Directrice d’études à l’École Pratique des Hautes Études (EPHE) à partir de 1959, elle publia de nombreux ouvrages aussi bien sur la guerre d’Algérie (L’Algérie en 1957 et Les Ennemis complémentaires qui date de 1960), l’univers concentrationnaire (Ravensbrück dont les trois éditions paraissent en 1946, 1973 et 1988) et l’ethnologie (Le Harem et les Cousins en 1966 et Il était une fois l’ethnographie en 2000). Elle poursuivit ses engagements en développant l’enseignement dans les prisons puis à la toute fin de sa vie en militant en faveur des sans-papiers.

Avec sa mort en 2008 à Saint-Mandé où elle résidait à l’âge de cent ans –elle futinhumée à Saint-Maur-des-Fossés - disparut une actrice et un témoin majeur du siècle passé. C’était pour rendre hommage à ce parcours hors du commun que le Président de la République François Hollande choisit de la faire entrer au Panthéon le 27 mai 2015 en même temps que Geneviève Anthonioz-de Gaulle, Pierre Brossolette et Jean Zay.

Pour citer cet article :
https://maitron.fr/spip.php?article179187, notice TILLION Germaine par Julien Blanc, version mise en ligne le 13 mars 2016, dernière modification le 18 avril 2021.

Par Julien Blanc

ŒUVRE CHOISIE : Germaine Tillion, La Traversée du mal ; Entretien avec Jean Lacouture, Arléa, 1997 – Germaine Tillion, À la recherche du vrai et du juste. À propos rompus avec le siècle, Le Seuil, 2001. — Germaine Tillion, Le Verfügbar aux Enfers. Une opérette à Ravensbrück, Éditions de La Martinière, 2005.
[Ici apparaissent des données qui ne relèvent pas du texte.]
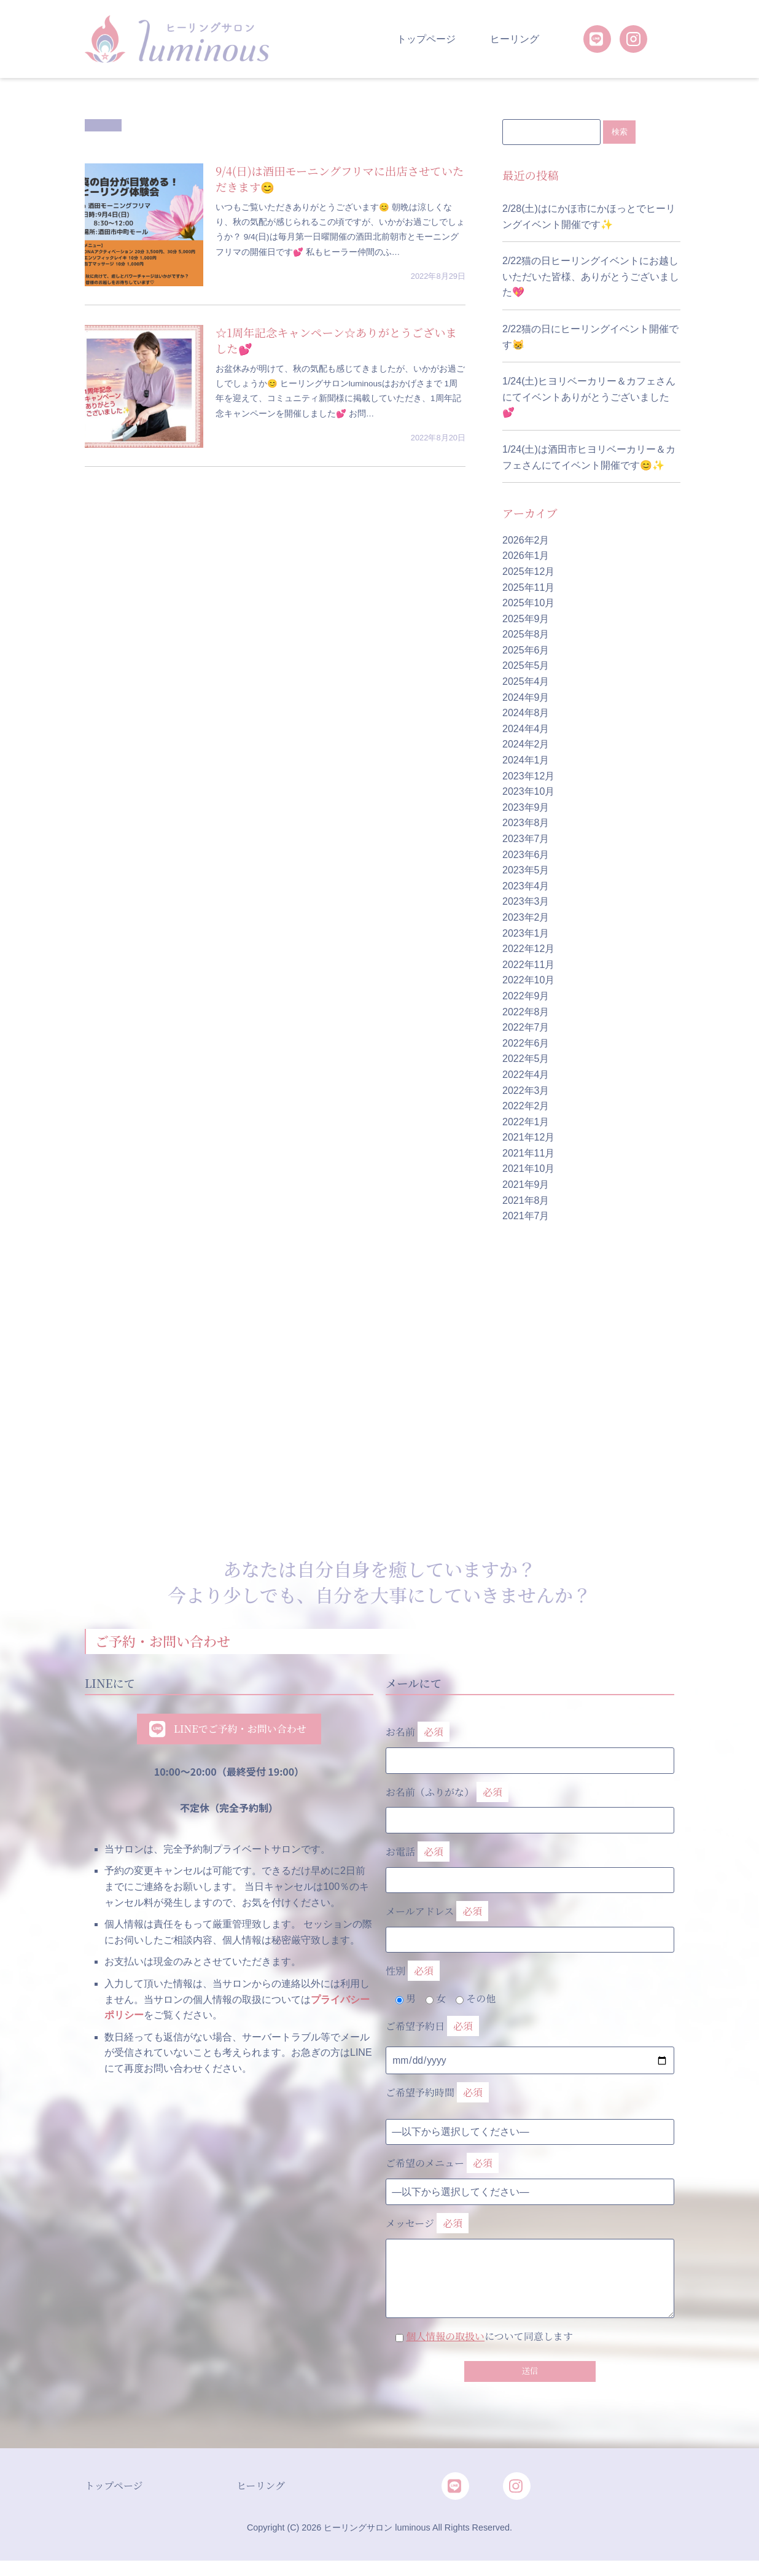  Describe the element at coordinates (528, 980) in the screenshot. I see `2022年10月` at that location.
SOURCES : Arch. privées Germaine Tillion (BnF) – Arch. Service Historique des Armées – Arch. Nat. 72 AJ 51 et 72 AJ 66 - « Les vies de Germaine Tillion », Esprit, février 2000 - Nancy Wood, Germaine Tillion, une femme-mémoire, Editions Autrement, 2003 – Jean Lacouture, Le Témoignage est un combat. Une biographie de Germaine Tillion, Le Seuil, 2000 – Julien Blanc, Au commencement de la Résistance. Du côté du musée de l’Homme, Le Seuil, 2010.